About this task: Return all of the data verbatim, dropping any picture.

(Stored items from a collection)
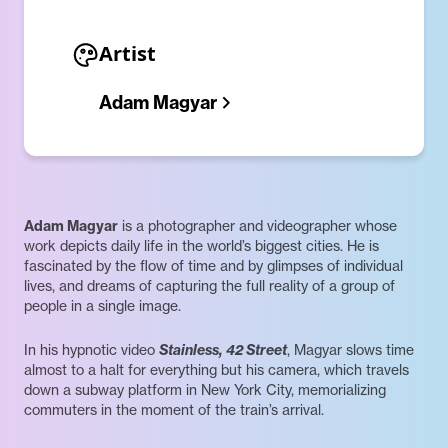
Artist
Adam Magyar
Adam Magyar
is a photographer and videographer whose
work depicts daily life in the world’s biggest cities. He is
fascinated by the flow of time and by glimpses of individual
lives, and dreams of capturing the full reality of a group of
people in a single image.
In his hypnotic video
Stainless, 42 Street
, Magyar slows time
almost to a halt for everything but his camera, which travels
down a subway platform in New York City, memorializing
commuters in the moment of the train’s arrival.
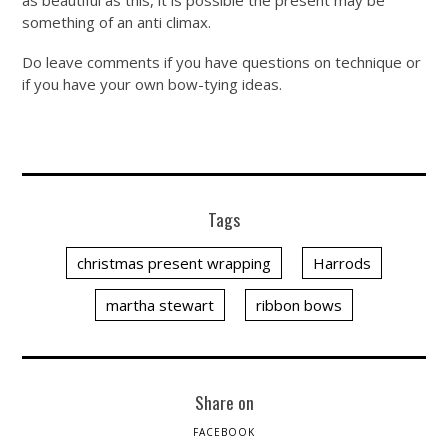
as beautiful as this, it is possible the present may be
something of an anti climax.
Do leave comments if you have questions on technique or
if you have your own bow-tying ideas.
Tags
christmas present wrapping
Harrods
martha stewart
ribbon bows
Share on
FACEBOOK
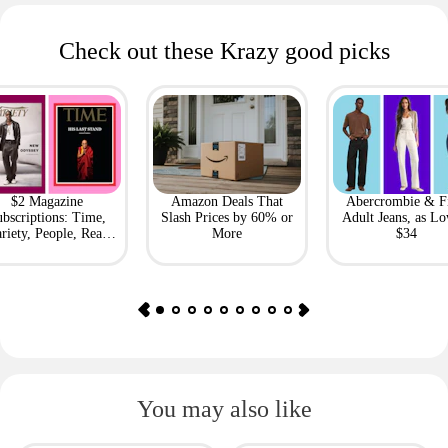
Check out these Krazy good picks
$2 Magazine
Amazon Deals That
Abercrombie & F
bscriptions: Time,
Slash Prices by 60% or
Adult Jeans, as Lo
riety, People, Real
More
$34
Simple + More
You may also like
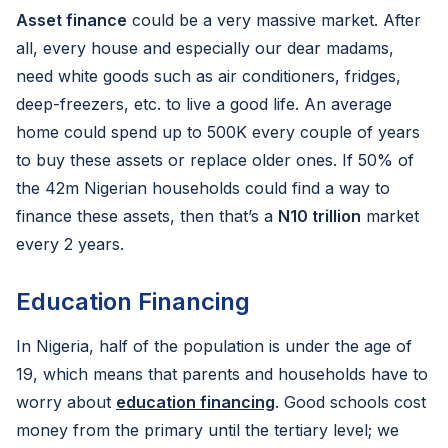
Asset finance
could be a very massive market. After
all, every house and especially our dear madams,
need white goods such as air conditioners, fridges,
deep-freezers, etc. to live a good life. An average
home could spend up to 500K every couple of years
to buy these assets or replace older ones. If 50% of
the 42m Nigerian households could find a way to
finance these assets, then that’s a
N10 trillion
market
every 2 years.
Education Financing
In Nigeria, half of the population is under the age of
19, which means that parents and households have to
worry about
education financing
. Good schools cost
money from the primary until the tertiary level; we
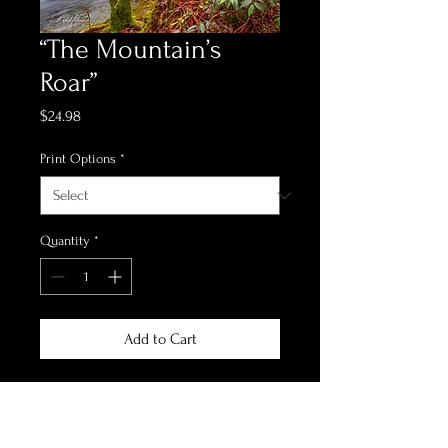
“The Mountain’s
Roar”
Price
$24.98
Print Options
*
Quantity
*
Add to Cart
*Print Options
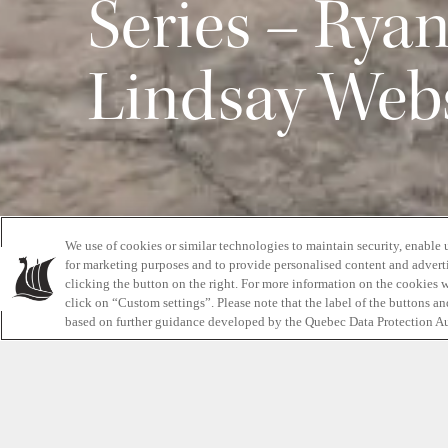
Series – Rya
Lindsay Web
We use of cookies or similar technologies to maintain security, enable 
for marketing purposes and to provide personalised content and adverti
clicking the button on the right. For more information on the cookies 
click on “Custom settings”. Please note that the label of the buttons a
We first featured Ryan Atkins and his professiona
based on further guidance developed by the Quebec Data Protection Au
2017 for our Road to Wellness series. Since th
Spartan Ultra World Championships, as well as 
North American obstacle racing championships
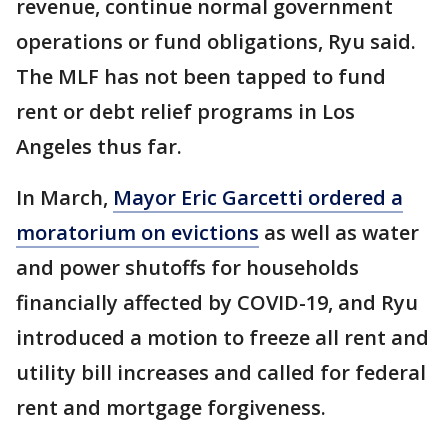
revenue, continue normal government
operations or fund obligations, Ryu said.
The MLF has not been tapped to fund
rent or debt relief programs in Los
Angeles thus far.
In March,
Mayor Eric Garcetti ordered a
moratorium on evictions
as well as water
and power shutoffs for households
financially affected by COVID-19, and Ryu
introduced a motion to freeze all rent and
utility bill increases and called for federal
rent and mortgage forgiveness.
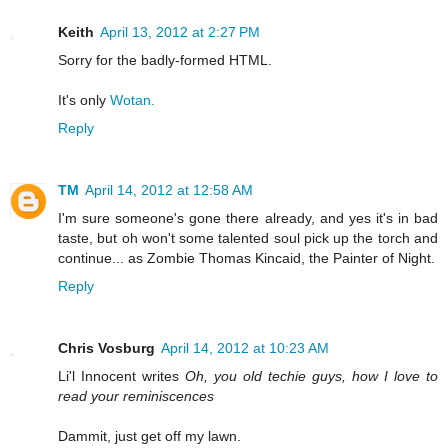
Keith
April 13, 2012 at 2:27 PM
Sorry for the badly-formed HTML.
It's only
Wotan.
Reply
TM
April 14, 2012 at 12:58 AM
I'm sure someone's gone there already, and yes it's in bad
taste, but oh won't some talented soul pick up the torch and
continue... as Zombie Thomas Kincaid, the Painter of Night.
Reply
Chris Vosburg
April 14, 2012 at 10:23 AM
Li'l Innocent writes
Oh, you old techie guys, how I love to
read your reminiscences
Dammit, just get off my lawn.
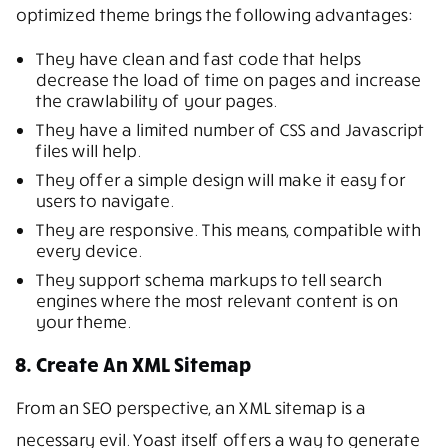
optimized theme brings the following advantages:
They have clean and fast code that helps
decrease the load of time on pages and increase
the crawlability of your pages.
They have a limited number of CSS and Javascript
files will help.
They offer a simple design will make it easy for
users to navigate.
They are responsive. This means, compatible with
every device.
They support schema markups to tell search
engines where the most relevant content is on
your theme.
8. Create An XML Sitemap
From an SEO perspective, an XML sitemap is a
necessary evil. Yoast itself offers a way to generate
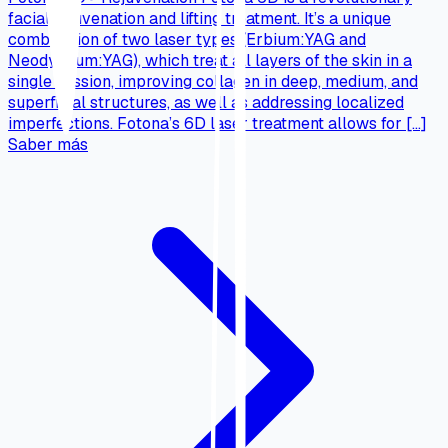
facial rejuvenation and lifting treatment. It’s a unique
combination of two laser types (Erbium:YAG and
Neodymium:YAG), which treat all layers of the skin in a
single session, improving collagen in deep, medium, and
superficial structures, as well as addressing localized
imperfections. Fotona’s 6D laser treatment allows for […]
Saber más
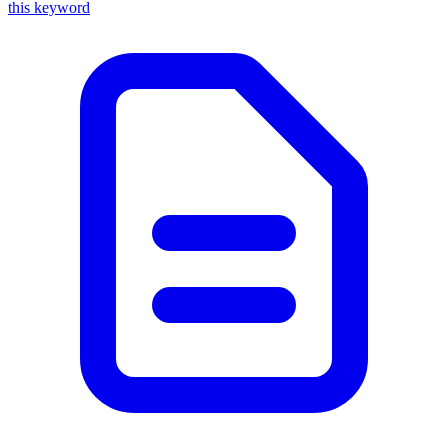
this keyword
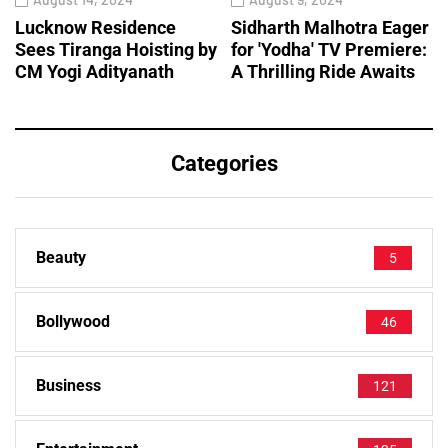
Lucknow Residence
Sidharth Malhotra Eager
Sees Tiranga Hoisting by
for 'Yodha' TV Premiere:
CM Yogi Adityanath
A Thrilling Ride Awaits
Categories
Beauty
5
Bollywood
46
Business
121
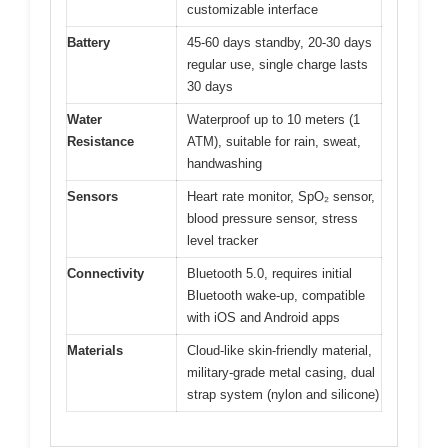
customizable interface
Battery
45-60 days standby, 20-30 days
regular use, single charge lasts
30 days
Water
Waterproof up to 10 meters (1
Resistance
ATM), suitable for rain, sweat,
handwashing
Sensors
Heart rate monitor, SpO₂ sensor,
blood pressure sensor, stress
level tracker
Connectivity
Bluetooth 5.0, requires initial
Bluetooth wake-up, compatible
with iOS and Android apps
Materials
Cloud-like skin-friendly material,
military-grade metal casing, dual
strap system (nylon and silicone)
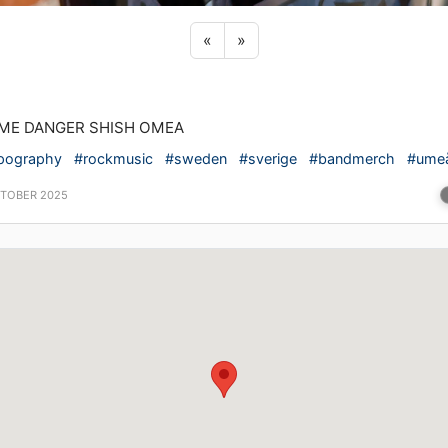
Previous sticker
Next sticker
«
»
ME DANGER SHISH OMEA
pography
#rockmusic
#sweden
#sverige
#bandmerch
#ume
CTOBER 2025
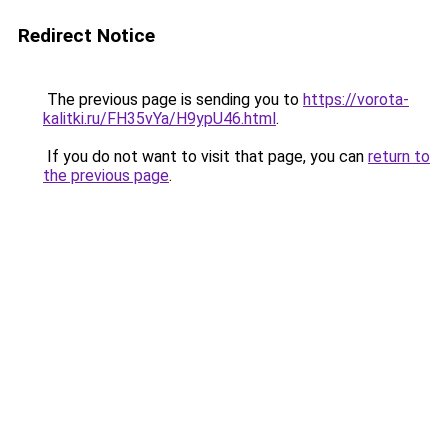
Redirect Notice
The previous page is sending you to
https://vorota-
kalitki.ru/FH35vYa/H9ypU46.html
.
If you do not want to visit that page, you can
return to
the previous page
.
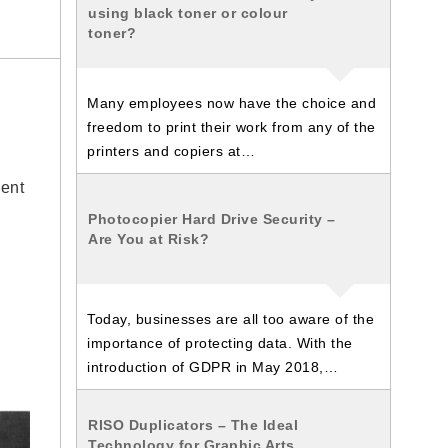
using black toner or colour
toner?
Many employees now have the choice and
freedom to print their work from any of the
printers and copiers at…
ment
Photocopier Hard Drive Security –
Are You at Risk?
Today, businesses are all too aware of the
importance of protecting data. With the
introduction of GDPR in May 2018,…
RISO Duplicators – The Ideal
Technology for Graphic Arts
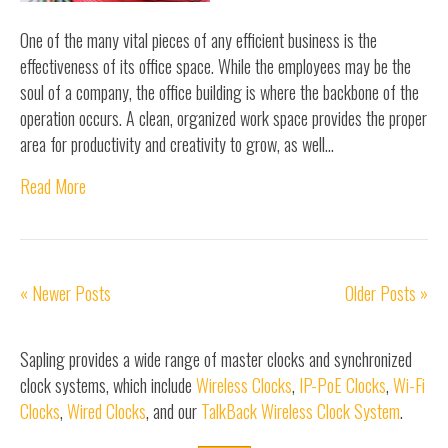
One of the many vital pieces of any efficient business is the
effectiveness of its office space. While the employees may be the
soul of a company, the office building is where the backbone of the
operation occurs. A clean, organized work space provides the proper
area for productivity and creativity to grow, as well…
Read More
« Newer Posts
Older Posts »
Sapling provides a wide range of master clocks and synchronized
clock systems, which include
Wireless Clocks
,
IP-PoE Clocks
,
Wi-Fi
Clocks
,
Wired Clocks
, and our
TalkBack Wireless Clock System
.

Output of the task:
Artist
Adam Magyar
Adam Magyar
is a photographer and videographer whose
work depicts daily life in the world’s biggest cities. He is
fascinated by the flow of time and by glimpses of individual
lives, and dreams of capturing the full reality of a group of
people in a single image.
In his hypnotic video
Stainless, 42 Street
, Magyar slows time
almost to a halt for everything but his camera, which travels
down a subway platform in New York City, memorializing
commuters in the moment of the train’s arrival.
as beautiful as this, it is possible the present may be
something of an anti climax.
Do leave comments if you have questions on technique or
if you have your own bow-tying ideas.
Tags
christmas present wrapping
Harrods
martha stewart
ribbon bows
Share on
FACEBOOK
Check out these Krazy good picks
$2 Magazine
Amazon Deals That
Abercrombie & F
bscriptions: Time,
Slash Prices by 60% or
Adult Jeans, as Lo
riety, People, Real
More
$34
Simple + More
You may also like
Asset finance
could be a very massive market. After
all, every house and especially our dear madams,
need white goods such as air conditioners, fridges,
deep-freezers, etc. to live a good life. An average
home could spend up to 500K every couple of years
to buy these assets or replace older ones. If 50% of
the 42m Nigerian households could find a way to
finance these assets, then that’s a
N10 trillion
market
every 2 years.
Education Financing
In Nigeria, half of the population is under the age of
19, which means that parents and households have to
worry about
education financing
. Good schools cost
money from the primary until the tertiary level; we
“The Mountain’s
Roar”
Price
$24.98
Print Options
*
Quantity
*
Add to Cart
*Print Options
Series – Rya
Lindsay Web
We use of cookies or similar technologies to maintain security, enable 
for marketing purposes and to provide personalised content and adverti
clicking the button on the right. For more information on the cookies 
click on “Custom settings”. Please note that the label of the buttons a
We first featured Ryan Atkins and his professiona
based on further guidance developed by the Quebec Data Protection Au
2017 for our Road to Wellness series. Since th
Spartan Ultra World Championships, as well as 
North American obstacle racing championships
revenue, continue normal government
operations or fund obligations, Ryu said.
The MLF has not been tapped to fund
rent or debt relief programs in Los
Angeles thus far.
In March,
Mayor Eric Garcetti ordered a
moratorium on evictions
as well as water
and power shutoffs for households
financially affected by COVID-19, and Ryu
introduced a motion to freeze all rent and
utility bill increases and called for federal
rent and mortgage forgiveness.
Keith
April 13, 2012 at 2:27 PM
Sorry for the badly-formed HTML.
It's only
Wotan.
Reply
TM
April 14, 2012 at 12:58 AM
I'm sure someone's gone there already, and yes it's in bad
taste, but oh won't some talented soul pick up the torch and
continue... as Zombie Thomas Kincaid, the Painter of Night.
Reply
Chris Vosburg
April 14, 2012 at 10:23 AM
Li'l Innocent writes
Oh, you old techie guys, how I love to
read your reminiscences
Dammit, just get off my lawn.
optimized theme brings the following advantages:
They have clean and fast code that helps
decrease the load of time on pages and increase
the crawlability of your pages.
They have a limited number of CSS and Javascript
files will help.
They offer a simple design will make it easy for
users to navigate.
They are responsive. This means, compatible with
every device.
They support schema markups to tell search
engines where the most relevant content is on
your theme.
8. Create An XML Sitemap
From an SEO perspective, an XML sitemap is a
necessary evil. Yoast itself offers a way to generate
facial rejuvenation and lifting treatment. It’s a unique
combination of two laser types (Erbium:YAG and
Neodymium:YAG), which treat all layers of the skin in a
single session, improving collagen in deep, medium, and
superficial structures, as well as addressing localized
imperfections. Fotona’s 6D laser treatment allows for […]
Saber más
this keyword
Lucknow Residence
Sidharth Malhotra Eager
Sees Tiranga Hoisting by
for 'Yodha' TV Premiere:
CM Yogi Adityanath
A Thrilling Ride Awaits
Categories
Beauty
5
Bollywood
46
Business
121
customizable interface
Battery
45-60 days standby, 20-30 days
regular use, single charge lasts
30 days
Water
Waterproof up to 10 meters (1
Resistance
ATM), suitable for rain, sweat,
handwashing
Sensors
Heart rate monitor, SpO₂ sensor,
blood pressure sensor, stress
level tracker
Connectivity
Bluetooth 5.0, requires initial
Bluetooth wake-up, compatible
with iOS and Android apps
Materials
Cloud-like skin-friendly material,
military-grade metal casing, dual
strap system (nylon and silicone)
Previous sticker
Next sticker
«
»
ME DANGER SHISH OMEA
pography
#rockmusic
#sweden
#sverige
#bandmerch
#ume
CTOBER 2025
Redirect Notice
The previous page is sending you to
https://vorota-
kalitki.ru/FH35vYa/H9ypU46.html
.
If you do not want to visit that page, you can
return to
the previous page
.
using black toner or colour
toner?
Many employees now have the choice and
freedom to print their work from any of the
printers and copiers at…
ment
Photocopier Hard Drive Security –
Are You at Risk?
Today, businesses are all too aware of the
importance of protecting data. With the
introduction of GDPR in May 2018,…
RISO Duplicators – The Ideal
Technology for Graphic Arts
One of the many vital pieces of any efficient business is the
effectiveness of its office space. While the employees may be the
soul of a company, the office building is where the backbone of the
operation occurs. A clean, organized work space provides the proper
area for productivity and creativity to grow, as well…
Read More
« Newer Posts
Older Posts »
Sapling provides a wide range of master clocks and synchronized
clock systems, which include
Wireless Clocks
,
IP-PoE Clocks
,
Wi-Fi
Clocks
,
Wired Clocks
, and our
TalkBack Wireless Clock System
.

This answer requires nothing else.